Preserving the Good from My Family
How Does the Good, the Bad, and the Ugly from our Families Affect Me—and What Do I Do about It?
By Dr. Thomas B. Holman and Abby Viveiros
We have sayings about that, and you have probably heard them: “The apple doesn’t fall far from the tree,” “Chip off the old block,” and “Like father, like son.” In a lot of cases, we hope these sayings are true—we admire our parents and hope we can live up to their examples as individuals, as a couple, and as parents. But even that “good scenario” raises a question: Do I have to do anything to be like them, or does it just happen because I was reared by two great parents?” In a word, YES—you have to do something. So that means you are going to have to work to make sure that your children can have as great examples to look up to as you had.

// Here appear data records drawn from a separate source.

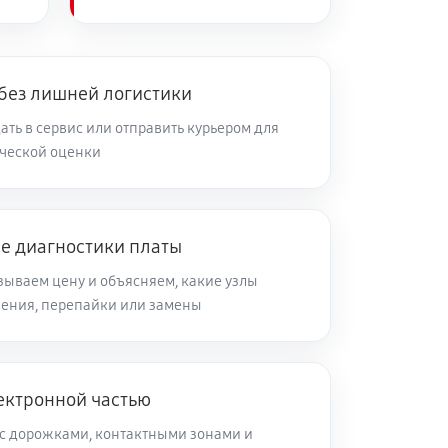
 без лишней логистики
ть в сервис или отправить курьером для
ческой оценки
ле диагностики платы
зываем цену и объясняем, какие узлы
ления, перепайки или замены
ектронной частью
с дорожками, контактными зонами и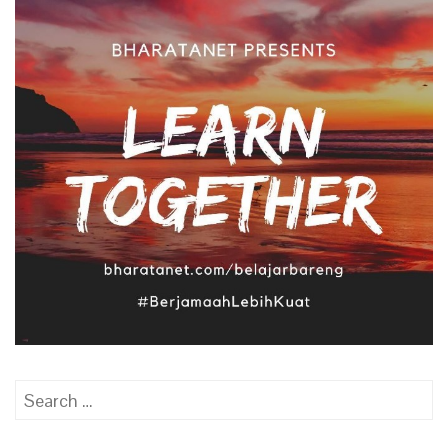
Search
for: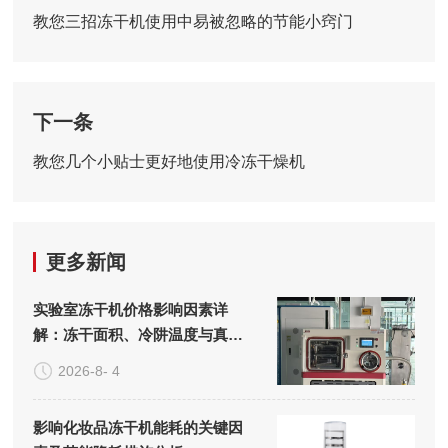
教您三招冻干机使用中易被忽略的节能小窍门
下一条
教您几个小贴士更好地使用冷冻干燥机
更多新闻
实验室冻干机价格影响因素详
解：冻干面积、冷阱温度与真空
系统的成本构成
2026-8- 4
影响化妆品冻干机能耗的关键因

But what if there are things, maybe really terrible things, which were a part of my family life? Can I do anything about them or am I doomed, am I just going to be a chip off the old block? The answer to this question is NO you are not doomed because of what happened or didn’t happen in your family, and YES you can keep negative things which happened in your family from affecting your ability to establish a loving, high quality marital relationship. Children are not doomed by parents’ mistakes. Breaking away from the actions of the past is not always simple, but we’ll show you how.
What Does Chip Off the Old Block?
There is a great deal of research about what is passed on from parent to child. The research shows that families tend to transmit their family processes to each new generation.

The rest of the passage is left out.